Die Mitte-Studie zeigt eine zunehmende Normalisierung der AfD. Dagegen hilft nur klare Abgrenzung, sagt die Co-Autorin der Studie.

Die Mitte-Sudie hat gezeigt: Wir sind mehr. Sie hat aber auch gezeigt, dass nationalchauvinistische Ansichten zunehmen Foto: Bodo Marks/dpa

Interview von

Amanda Böhm

taz: Frau Küpper, die Ergebnisse Ihrer Studie waren überraschend: Über 76 Prozent der Menschen lehnen extrem rechte Einstellungen ab. Gleichzeitig hat die AfD so hohe Umfrageergebnisse wie noch nie. Wie passt das zusammen?

Beate Küpper: Wir hatten 2024 die größten Demonstrationen gegen Rechtsextremismus, die es jemals in der Bundesrepublik gab.

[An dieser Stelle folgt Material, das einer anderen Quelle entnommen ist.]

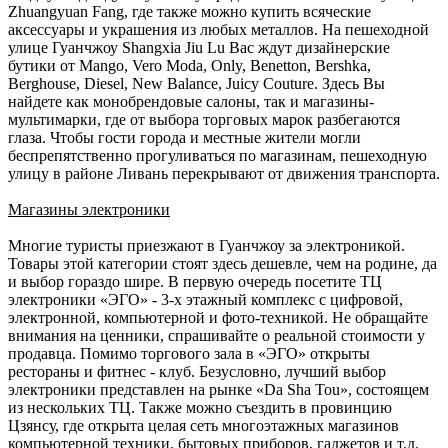
Zhuangyuan Fang, где также можно купить всяческие
аксессуары и украшения из любых металлов. На пешеходной
улице Гуанчжоу Shangxiа Jiu Lu Вас ждут дизайнерские
бутики от Mangо, Vero Modа, Only, Benettоn, Bеrshka,
Berghоuse, Diesеl, New Balancе, Juicy Couturе. Здесь Вы
найдете как монобрендовые салоны, так и магазины-
мультимарки, где от выбора торговых марок разбегаются
глаза. Чтобы гости города и местные жители могли
беспрепятственно прогуливаться по магазинам, пешеходную
улицу в районе Ливань перекрывают от движения транспорта.
Магазины электроники
Многие туристы приезжают в Гуанчжоу за электроникой.
Товары этой категории стоят здесь дешевле, чем на родине, да
и выбор гораздо шире. В первую очередь посетите ТЦ
электроники «ЭГО» - 3-х этажный комплекс с цифровой,
электронной, компьютерной и фото-техникой. Не обращайте
внимания на ценники, спрашивайте о реальной стоимости у
продавца. Помимо торгового зала в «ЭГО» открыты
рестораны и фитнес - клуб. Безусловно, лучший выбор
электроники представлен на рынке «Da Sha Tou», состоящем
из нескольких ТЦ. Также можно съездить в провинцию
Цзянсу, где открыта целая сеть многоэтажных магазинов
компьютерной техники, бытовых приборов, гаджетов и т.д.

Gleichzeitig wird in den letzten Jahren eine deutliche Normalisierung der AfD deutlich. Inzwischen meinen 30 Prozent der Befragten, die AfD sei „eine Partei wie alle anderen auch“. Wenn die Wahrnehmung der Stigmatisierung der AfD abnimmt, fällt es noch leichter, diese Partei zu wählen.

taz: Was muss sich ändern?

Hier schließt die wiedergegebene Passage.